Des expériences menées sur des chats confirment aussi l’existence d’une relation entre le sommeil paradoxal et l’excitation. Dement et ses collègues empêchèrent le sommeil paradoxal chez des chats en réveillant les animaux chaque fois qu’ils entraient dans ce type de sommeil. Après quelques jours, l’excitation sexuelle des animaux devint exagérée, et ils commencèrent à manger de manière incontrôlable, consommant des quantités de nourriture bien plus grandes qu’avant l’expérience et que celles que pouvaient manger des animaux qui avaient subi une privation de sommeil des autres stades. Dement découvrit ainsi que l’empêchement du sommeil paradoxal était la cause, chez les chats, de l’excitation de leurs systèmes instinctifs sexuel et nutritionnel. Il faut se souvenir ici que Michel Jouvet avait déjà montré que l’ablation du mécanisme qui inhibe les muscles du squelette amenait les chats, au cours du sommeil paradoxal, à exhiber tout un répertoire d’attitudes qui étaient principalement instinctives. Il est donc probable que l’empêchement du sommeil paradoxal, dans lequel s’effectue l’entraînement des réseaux neurologiques liés aux instincts, cause
une sur activation du programme cérébral d’exécution des comportements nutritionnels et sexuels.

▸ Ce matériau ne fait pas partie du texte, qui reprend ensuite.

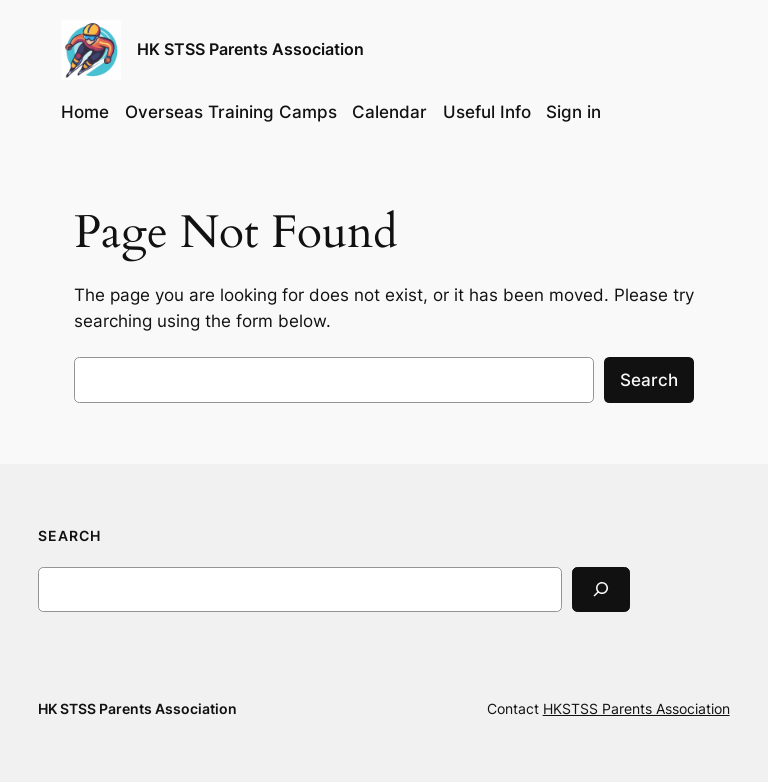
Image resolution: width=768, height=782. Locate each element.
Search (649, 380)
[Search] (601, 589)
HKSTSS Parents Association (636, 708)
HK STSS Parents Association (250, 49)
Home (85, 112)
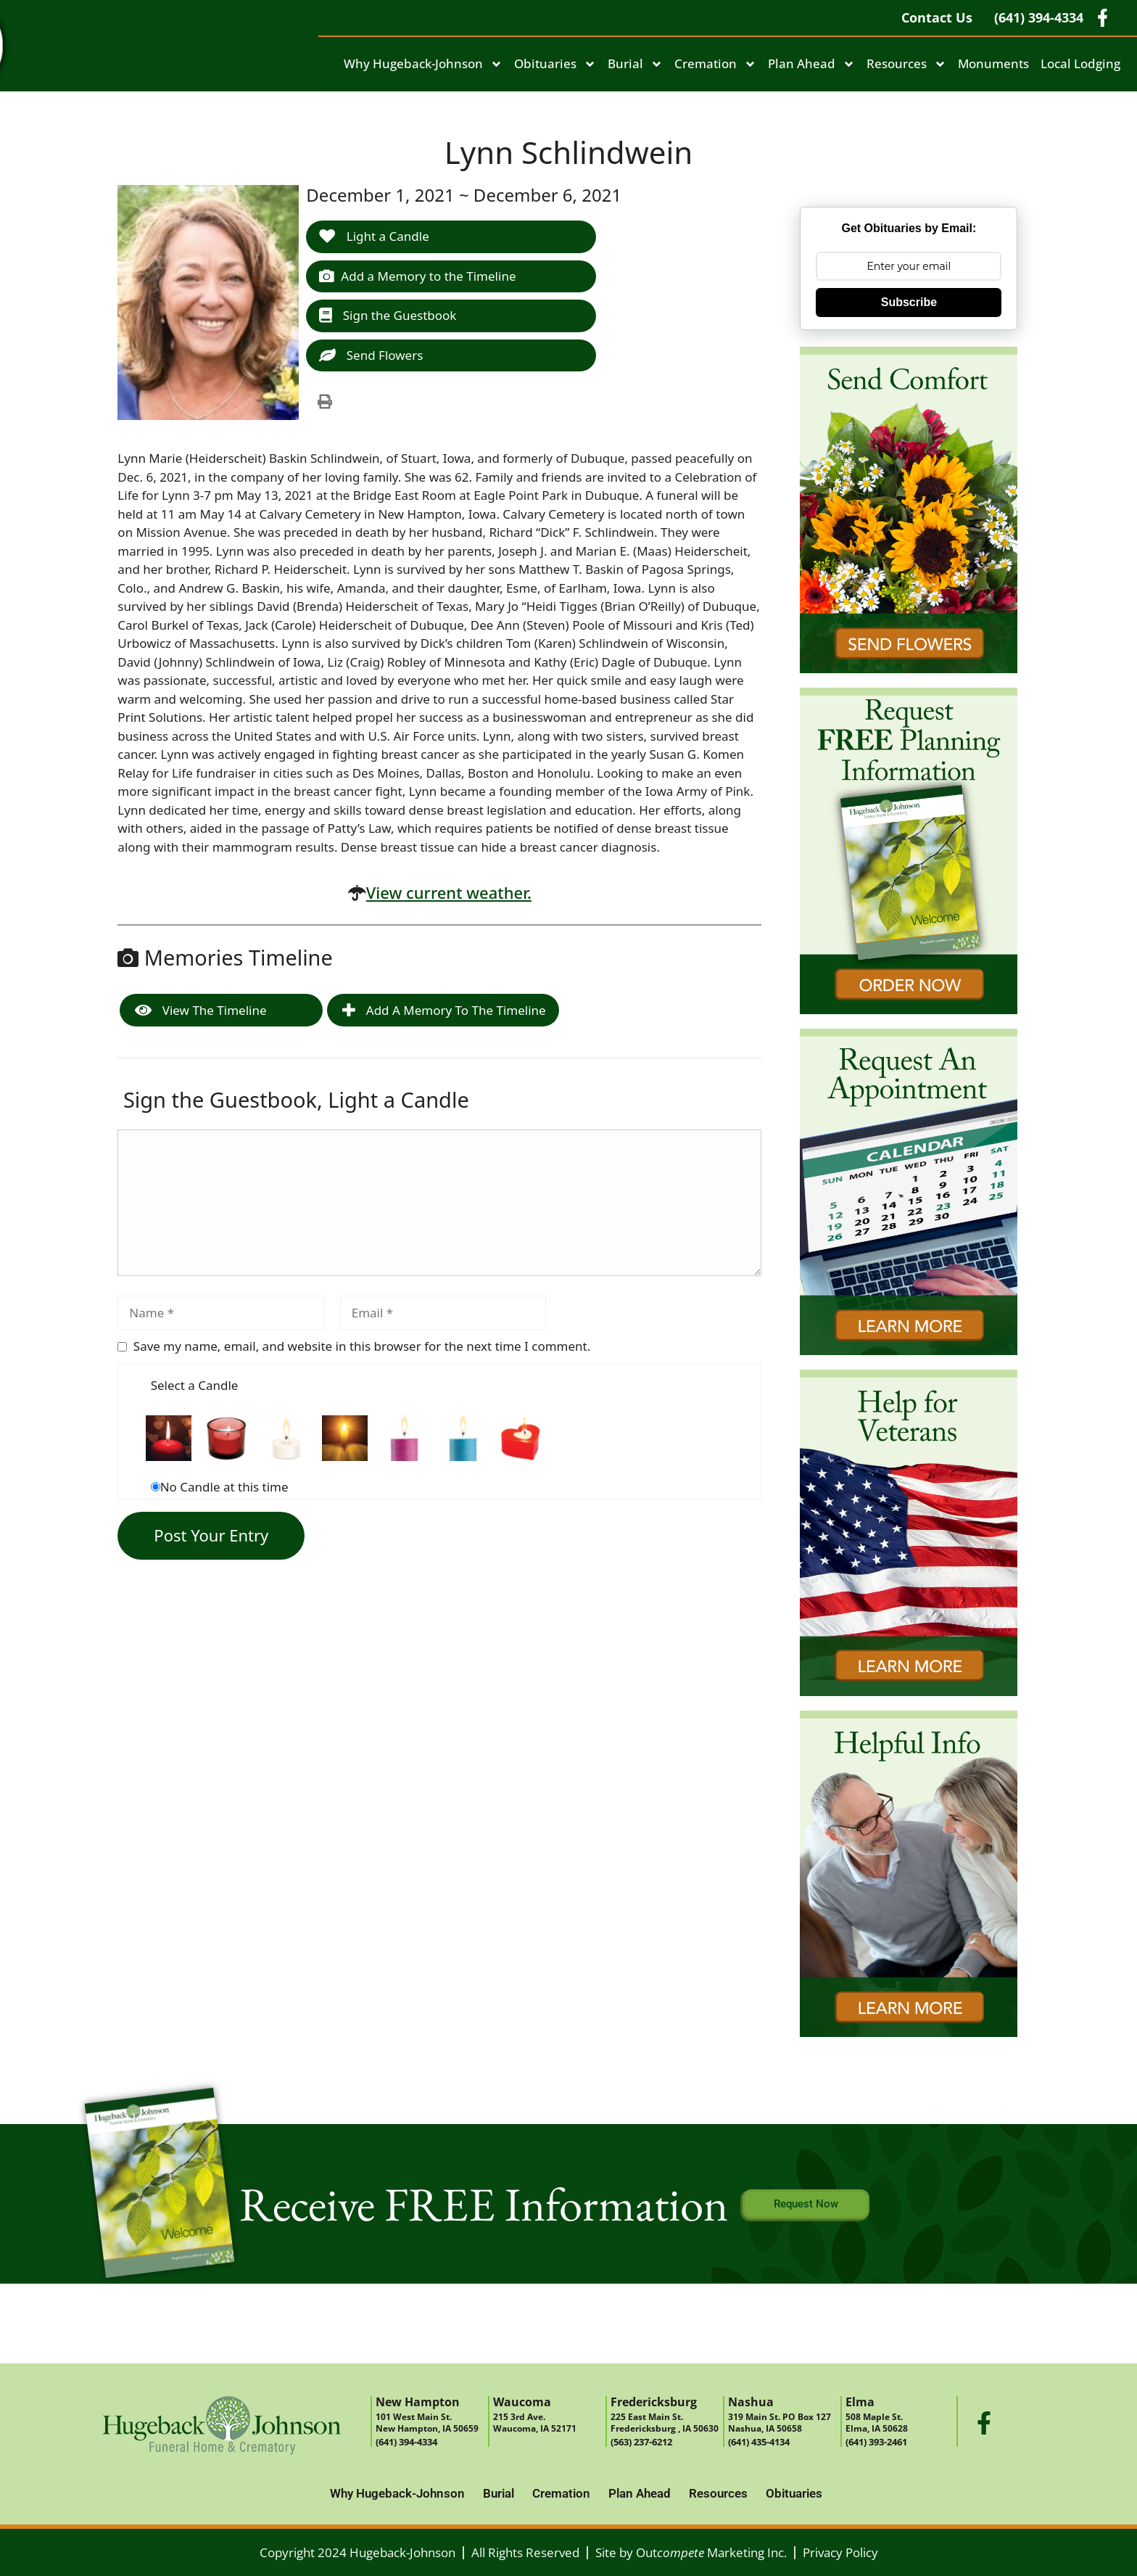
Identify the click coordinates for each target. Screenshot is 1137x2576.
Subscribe (909, 302)
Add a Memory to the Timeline (417, 276)
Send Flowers (371, 355)
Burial (635, 64)
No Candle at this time (224, 1486)
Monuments (993, 63)
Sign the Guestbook (387, 315)
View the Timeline (200, 1010)
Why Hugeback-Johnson (423, 64)
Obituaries (555, 64)
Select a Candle (195, 1385)
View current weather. (449, 892)
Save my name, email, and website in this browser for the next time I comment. (361, 1346)
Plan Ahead (811, 64)
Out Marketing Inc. (711, 2552)
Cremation (715, 64)
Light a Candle (374, 236)
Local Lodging (1080, 63)
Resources (906, 64)
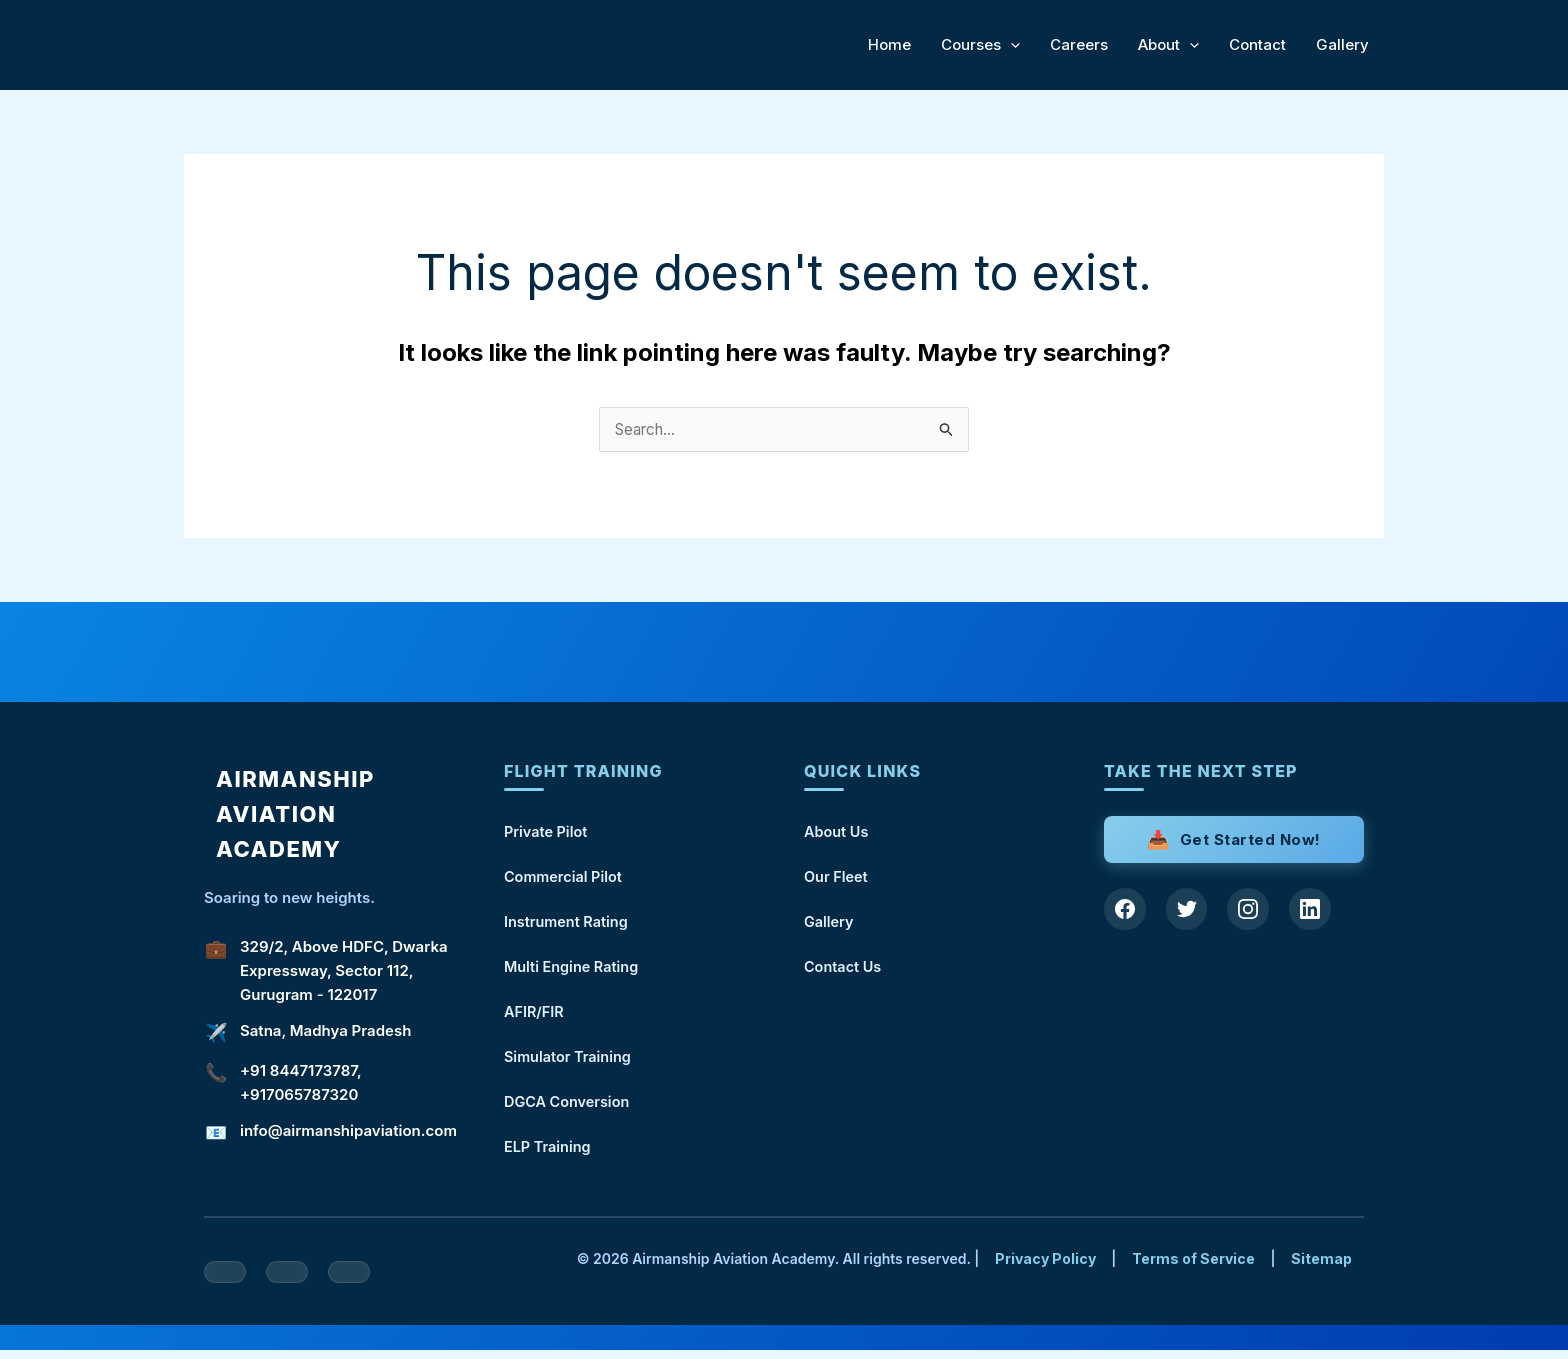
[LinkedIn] (1318, 911)
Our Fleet (837, 878)
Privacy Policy (1045, 1267)
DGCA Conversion (569, 1108)
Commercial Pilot (565, 878)
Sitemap (1321, 1267)
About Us (837, 832)
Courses (980, 45)
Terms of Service (1193, 1267)
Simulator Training (570, 1062)
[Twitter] (1190, 911)
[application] (1010, 45)
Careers (1079, 44)
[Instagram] (1254, 911)
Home (889, 44)
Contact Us (844, 970)
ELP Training (549, 1154)
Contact (1257, 44)
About (1168, 45)
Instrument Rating (568, 924)
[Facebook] (1126, 911)
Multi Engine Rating (574, 970)
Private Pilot (547, 832)
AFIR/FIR (535, 1016)
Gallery (1342, 44)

A la lumière de ces découvertes sur la relation existant entre le sommeil paradoxal et les niveaux d’excitation cérébrale, il devient possible de comprendre l’effet thérapeutique de l’empêchement du sommeil REM sur des patients dépressifs. Ces personnes souffrent d’un niveau d’excitation cérébrale diminué et de pulsions affaiblies, et toute augmentation du niveau d’excitation améliore leur état. Il ne doit pas surprendre, par conséquent, que l’un des traitements les plus efficaces de la dépression soit l’électrochoc. Comme nous l’avons vu, les décharges électriques administrées pendant une période de privation de sommeil paradoxal diminuent par la suite la récupération de sommeil REM.